Nutri-Score ist eine freiwillige Lebensmittel-Kennzeichnung durch die Produzenten. Sie zeigt auf, wie ausgewogen ein Produkt auf einer Skala von A bis E zusammengesetzt ist.
zvg
Eine Kennzeichnung von Hartkäse mit dem Nutri-Score hat keine grossen Auswirkungen auf das Kaufverhalten der Verbraucherinnen und Verbraucher.
Keinen Effekt
Aber der Erfolg einer Nährwertkennzeichnung auf der Vorderseite von Lebensmittelverpackungen scheint vom kulturellen und marktwirtschaftlichen Kontext des Landes abzuhängen, in dem sie eingeführt wird. Das legt eine wissenschaftliche Studie nahe, die im Fachmagazin «Food Policy» erschienen ist.
Darin hat ein Mailänder Forschungsteam untersucht, wie sich ein Nutri-Score der Qualitätsstufe «D» – also die zweitschlechteste Bewertung der Nährwertzusammensetzung dieser fünfstufigen Skala – auf die Kaufabsicht und die gesundheitliche Bewertung von Hartkäseprodukten in Italien und den Niederlanden auswirkt. Dabei wurden Produkte mit und ohne geografische Herkunftsangaben verwendet. Laut der Studie kann ein Nutri-Score D zwar die wahrgenommene gesundheitliche Qualität mindern, insgesamt fand das Team aber keinen signifikanten Effekt auf das Kaufverhalten. Allerdings gab es durchaus Unterschiede zwischen den italienischen und niederländischen Versuchspersonen.
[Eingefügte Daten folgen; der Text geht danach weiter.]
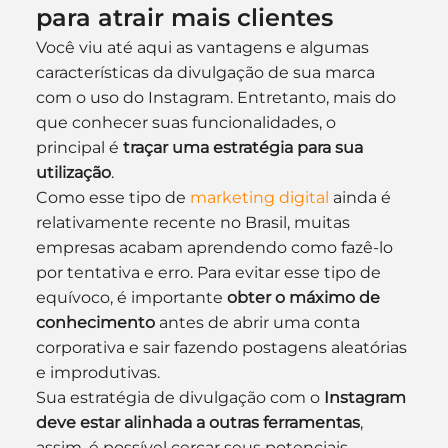
para atrair mais clientes
Você viu até aqui as vantagens e algumas 
características da divulgação de sua marca 
com o uso do Instagram. Entretanto, mais do 
que conhecer suas funcionalidades, o 
principal é
 traçar uma estratégia para sua 
utilização
.
Como esse tipo de 
marketing digital
 ainda é 
relativamente recente no Brasil, muitas 
empresas acabam aprendendo como fazê-lo 
por tentativa e erro. Para evitar esse tipo de 
equívoco, é importante 
obter o máximo de 
conhecimento
 antes de abrir uma conta 
corporativa e sair fazendo postagens aleatórias 
e improdutivas.
Sua estratégia de divulgação com o 
Instagram 
deve estar alinhada a outras ferramentas
, 
assim, é possível cercar seus potenciais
Unterschiede zwischen Italien und den Niederlanden
In Online-Experimenten hatten die Forschenden verglichen, wie Personen auf einen Hartkäse reagieren, wenn dieser gar kein Label, den Nutri-Score mit der Stufe D, eine geschützte Ursprungsbezeichnung (g. U.) oder beide Label aufwies. Zudem wurde die wahrgenommene gesundheitliche Qualität des Produktes abgefragt.
Die Ergebnisse zeigten, dass ein Nutri-Score-Label die Kaufabsicht und die Gesundheitseinschätzung der Italienerinnen und Italiener nicht zu beeinflussen schien. Die niederländischen Versuchspersonen reagierten hingegen ambivalenter darauf. Während der Käse von ihnen als weniger gesund eingestuft wurde, konnte eine Ursprungsbezeichnung den negativen Effekt abmildern. Diese Angabe kann den Wissenschaftlerinnen und Wissenschaftlern zufolge also ungünstige Nährwertinformationen in Teilen ausgleichen. Zudem reagierten die Niederländerinnen und Niederländer auch zum Teil positiv auf den Nutri-Score, was die Forschenden damit erklären, dass sie die zusätzlichen Informationen trotz des schlechten Nährwertes schätzen.
Bedeutung kultureller Unterschiede
Der Studie zufolge wurde die Analyse in diesen beiden EU-Mitgliedstaaten durchgeführt, da sie sich hinsichtlich der Verbreitung geografischer Angaben (g. g. A.) stark unterscheiden. Italien habe über 300 registrierte Lebensmittelprodukte mit einer Ursprungsbezeichnung, während es in den Niederlanden weniger als 15 seien.
Die Autorinnen und Autoren schliessen aus der Untersuchung, dass in Ländern wie Italien, wo die geografischen Angaben bekannt sind, die Einführung zusätzlicher Kennzeichnungen wie dem Nutri-Score möglicherweise nur begrenzte Auswirkungen auf das Kaufverhalten hat. In Ländern, die mit der Ursprungsbezeichnung weniger vertraut sind – wie beispielsweise den Niederlanden – scheint der Nutri-Score die Wahrnehmung der Konsumentinnen und Konsumenten stärker zu beeinflussen.
Darauf müssten Politikerinnen und Politiker bei ihrer Entscheidungsfindung zu einer einheitlichen unionsweiten Kennzeichnung für Lebensmittel achten, appellierten die Forschenden.